[What you are asked to do] Nothing in the records may be altered, and no picture may be included. Restate them in full.

(Screenshot grounding data)
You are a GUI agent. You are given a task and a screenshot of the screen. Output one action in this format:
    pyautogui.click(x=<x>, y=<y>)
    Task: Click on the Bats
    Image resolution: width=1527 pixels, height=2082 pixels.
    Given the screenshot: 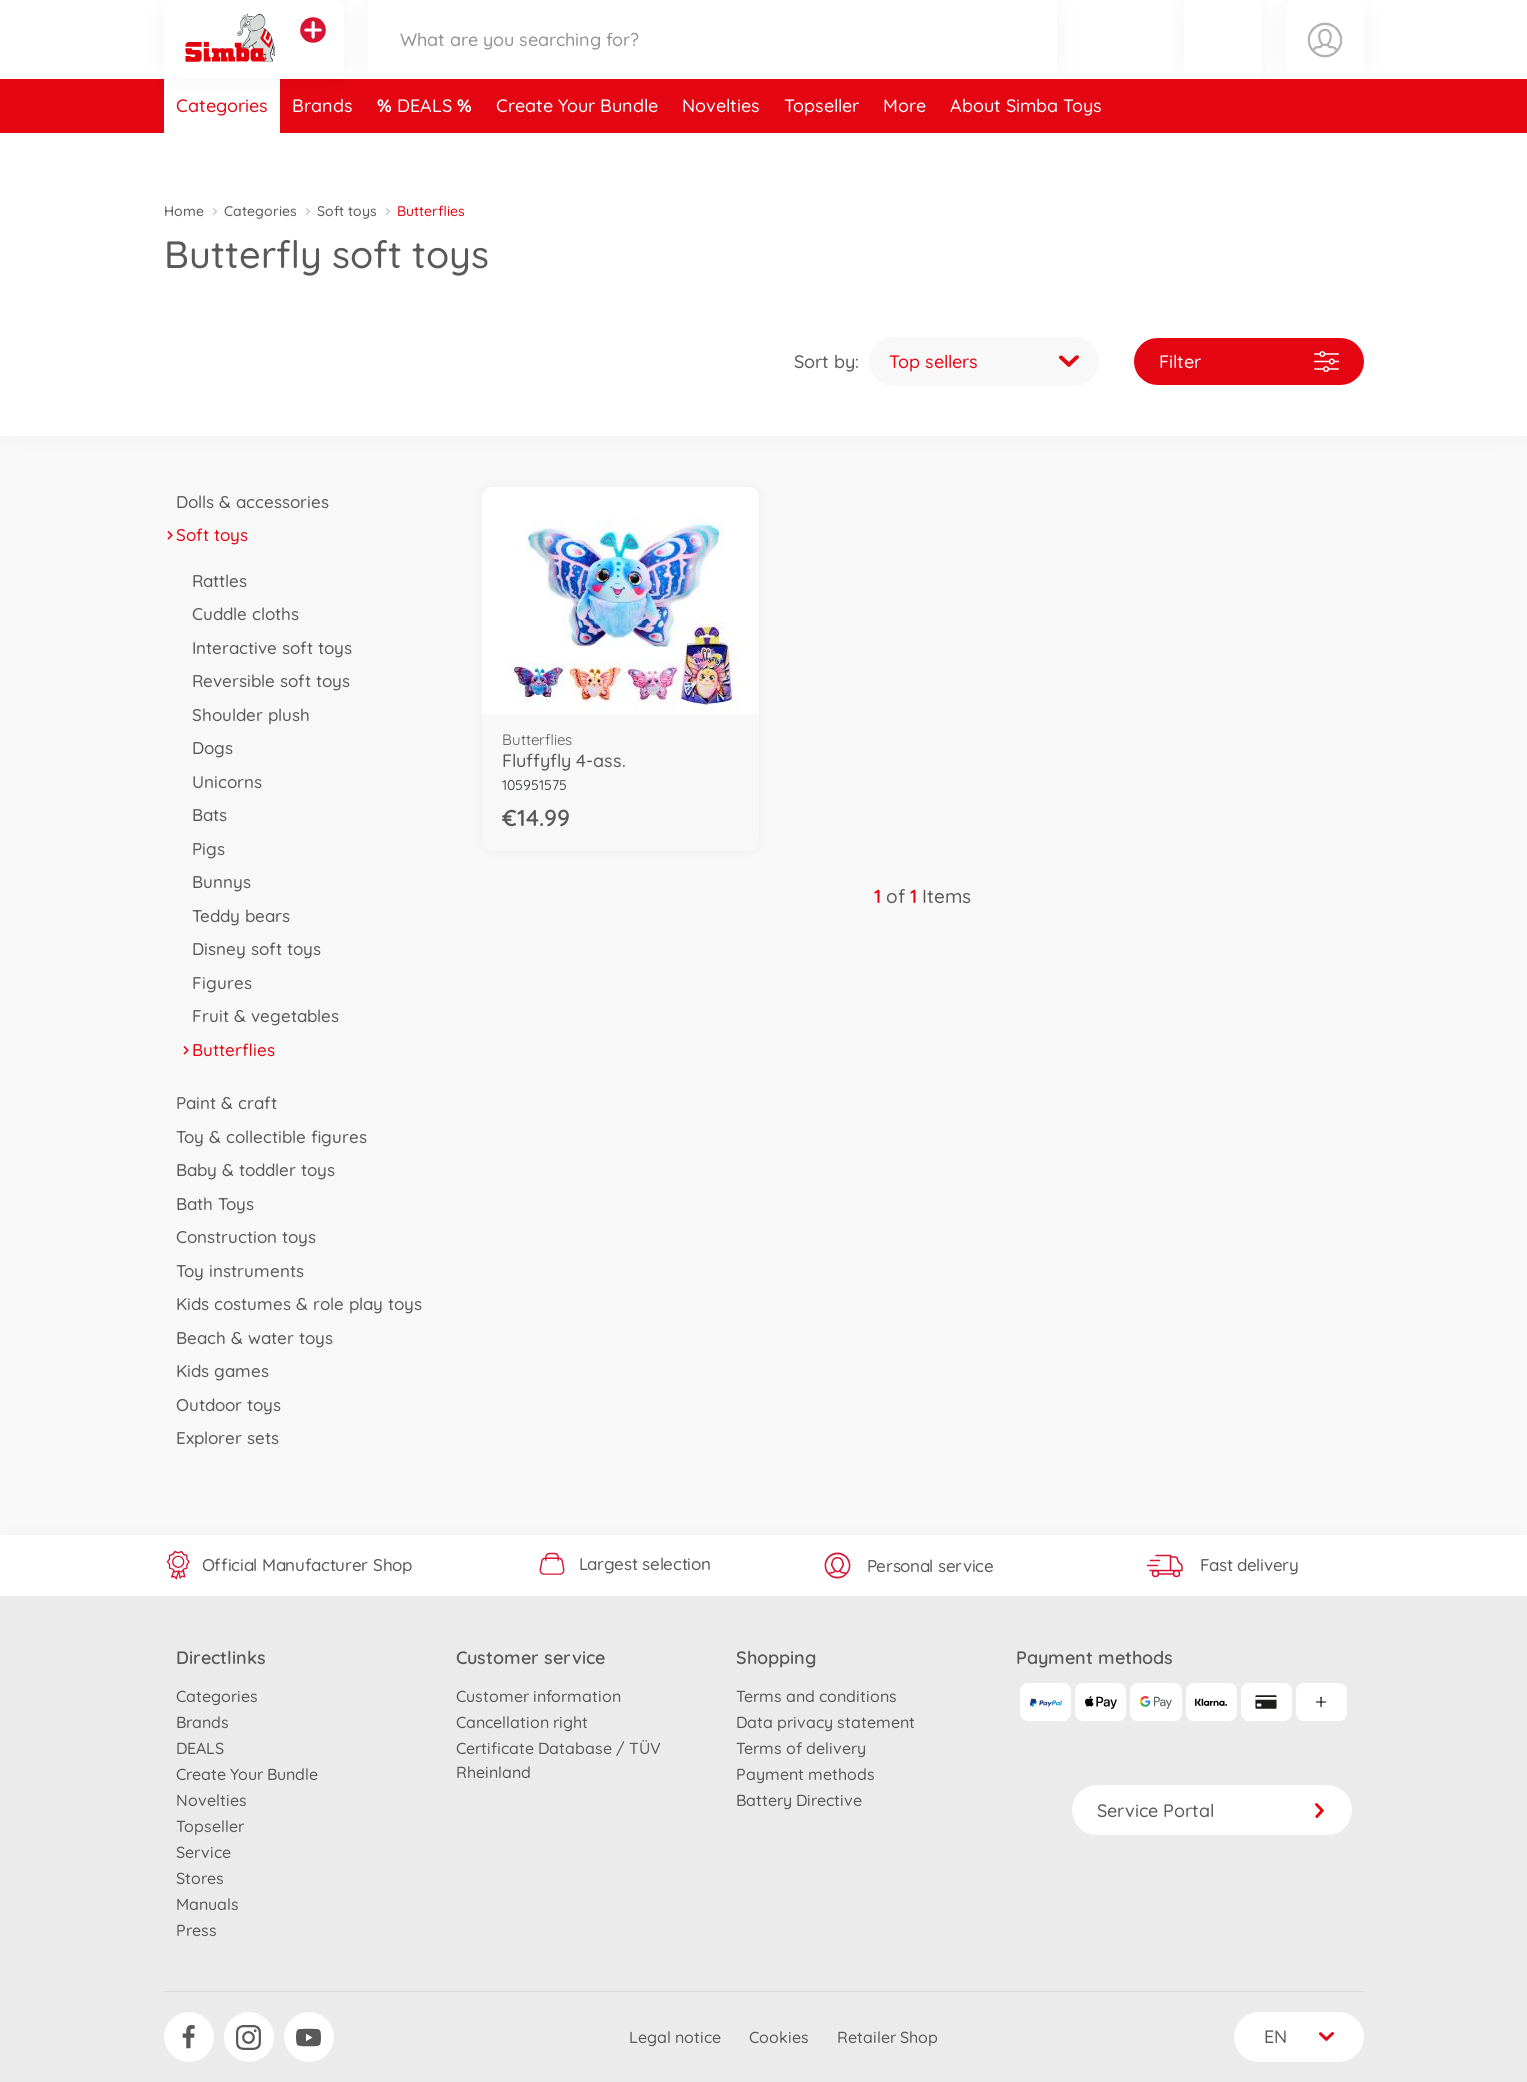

[Written reply]
You are a GUI agent. You are given a task and a screenshot of the screen. Output one action in this format:
    pyautogui.click(x=<x>, y=<y>)
    Task: Click on the Bats
    Image resolution: width=1527 pixels, height=2082 pixels.
    Given the screenshot: 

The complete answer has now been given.